Se fossi il ministro dell’Istruzione, da domani liquiderei l’Invalsi, l’istituto nazionale per la valutazione del sistema educativo. Ora non abbiamo più alcun dubbio: purtroppo, non serve a nulla misurare la febbre della Scuola nel nostro Paese. Perché? La spiegazione ce l’ha data, con estrema franchezza, il presidente dell’Invalsi nel dirci senza mezzi termini che da vent’anni non cambia nulla. L’unica novità, infatti, dei risultati dei test di quest’anno è questa ammissione da parte dell’Invalsi.

Preso forse da un moto di coscienza, da un senso di colpa o dal tentativo disperato di dire alla politica “serve cambiare rotta”, Ricci ha comunicato che “le differenze vengono da molto lontano, ben prima della pandemia.
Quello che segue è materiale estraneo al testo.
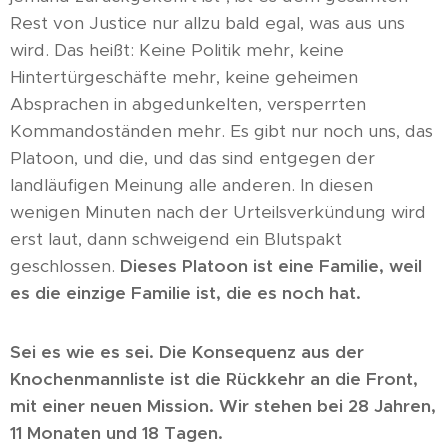
Rest von Justice nur allzu bald egal, was aus uns
wird. Das heißt: Keine Politik mehr, keine
Hintertürgeschäfte mehr, keine geheimen
Absprachen in abgedunkelten, versperrten
Kommandoständen mehr. Es gibt nur noch uns, das
Platoon, und die, und das sind entgegen der
landläufigen Meinung alle anderen. In diesen
wenigen Minuten nach der Urteilsverkündung wird
erst laut, dann schweigend ein Blutspakt
geschlossen.
Dieses Platoon ist eine Familie, weil
es die einzige Familie ist, die es noch hat.
Sei es wie es sei. Die Konsequenz aus der
Knochenmannliste ist die Rückkehr an die Front,
mit einer neuen Mission. Wir stehen bei 28 Jahren,
11 Monaten und 18 Tagen.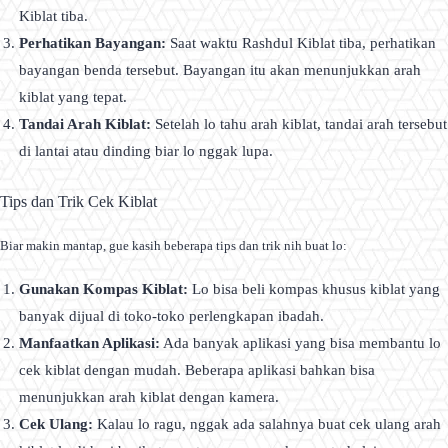
Kiblat tiba.
Perhatikan Bayangan:
Saat waktu Rashdul Kiblat tiba, perhatikan
bayangan benda tersebut. Bayangan itu akan menunjukkan arah
kiblat yang tepat.
Tandai Arah Kiblat:
Setelah lo tahu arah kiblat, tandai arah tersebut
di lantai atau dinding biar lo nggak lupa.
Tips dan Trik Cek Kiblat
Biar makin mantap, gue kasih beberapa tips dan trik nih buat lo:
Gunakan Kompas Kiblat:
Lo bisa beli kompas khusus kiblat yang
banyak dijual di toko-toko perlengkapan ibadah.
Manfaatkan Aplikasi:
Ada banyak aplikasi yang bisa membantu lo
cek kiblat dengan mudah. Beberapa aplikasi bahkan bisa
menunjukkan arah kiblat dengan kamera.
Cek Ulang:
Kalau lo ragu, nggak ada salahnya buat cek ulang arah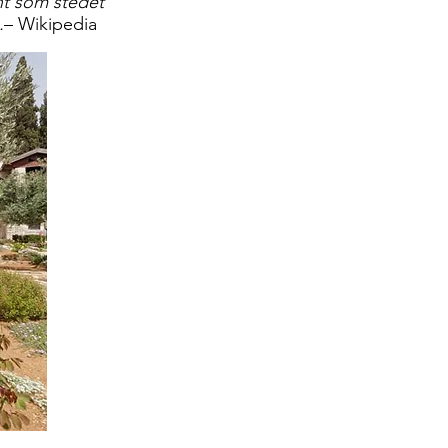
nt som stedet
.
– Wikipedia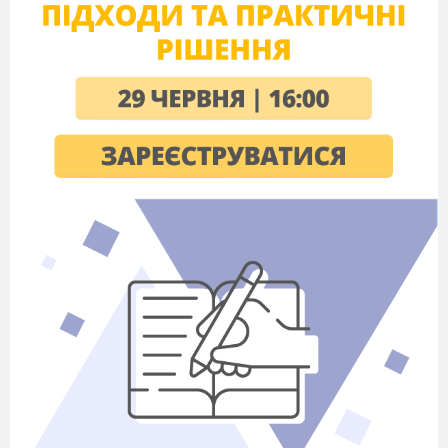
Г
робота з прислів
’
ями про кохання
Д дзвінок будильника під час кіносеансу
6. Продовжіть
Антитеза -
7. Кому присвячена усмішка «Як варити і їсти суп із
дикої качки» і з якої причини?
8. Напишіть твір-мініатюру «Кохання чи
закоханість? (За твором В. Чемериса «Вітька + Галя,
або Повість про перше кохання».
Варіант 2
1. За яких умов полювання вважалося відкритим?
(Остап Вишня «Відкриття охоти»)
А усі мисливці зібралися разом
Б пролунає перший постріл
В міська влада надасть на це дозвіл
Г усі мали при собі рушницю
2. На думку знайомих, краще назвати свою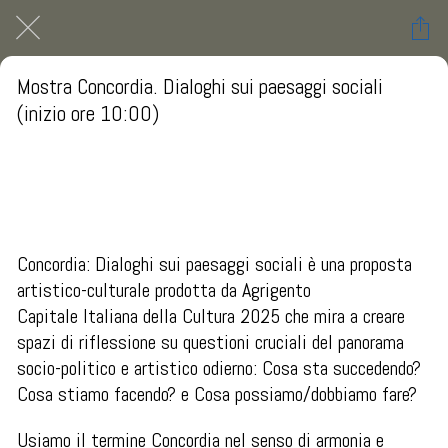
Mostra Concordia. Dialoghi sui paesaggi sociali
(inizio ore 10:00)
Agrigento AG
 sabato 27 settembre 2025  dalle 09:00 alle 23:59 
Concordia: Dialoghi sui paesaggi sociali è una proposta
artistico-culturale prodotta da Agrigento
Capitale Italiana della Cultura 2025 che mira a creare
spazi di riflessione su questioni cruciali del panorama
socio-politico e artistico odierno: Cosa sta succedendo?
Cosa stiamo facendo? e Cosa possiamo/dobbiamo fare?
Usiamo il termine Concordia nel senso di armonia e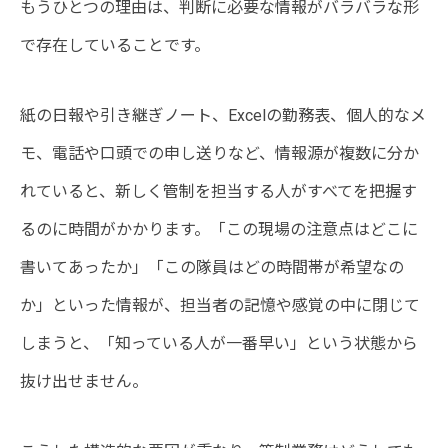
もうひとつの理由は、判断に必要な情報がバラバラな形
で存在していることです。
紙の日報や引き継ぎノート、Excelの勤務表、個人的なメ
モ、電話や口頭での申し送りなど、情報源が複数に分か
れていると、新しく管制を担当する人がすべてを把握す
るのに時間がかかります。「この現場の注意点はどこに
書いてあったか」「この隊員はどの時間帯が希望なの
か」といった情報が、担当者の記憶や感覚の中に閉じて
しまうと、「知っている人が一番早い」という状態から
抜け出せません。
Attraverso i dati delle rilevazioni internazionali, è possibile verificare che alcune delle maggiori criticità riscontrate negli esiti di quest’anno si ritrovano già nei risultati di dieci-vent’anni fa”.

Più chiaro di così si muore. Basta con questa frigna del “tutta responsabilità del virus”, della scuola in dad, della mancata presenza. Non è che prima del 2019 i risultati Invalsi e non solo brillassero. Eravamo somari prima del Covid e lo siamo rimasti.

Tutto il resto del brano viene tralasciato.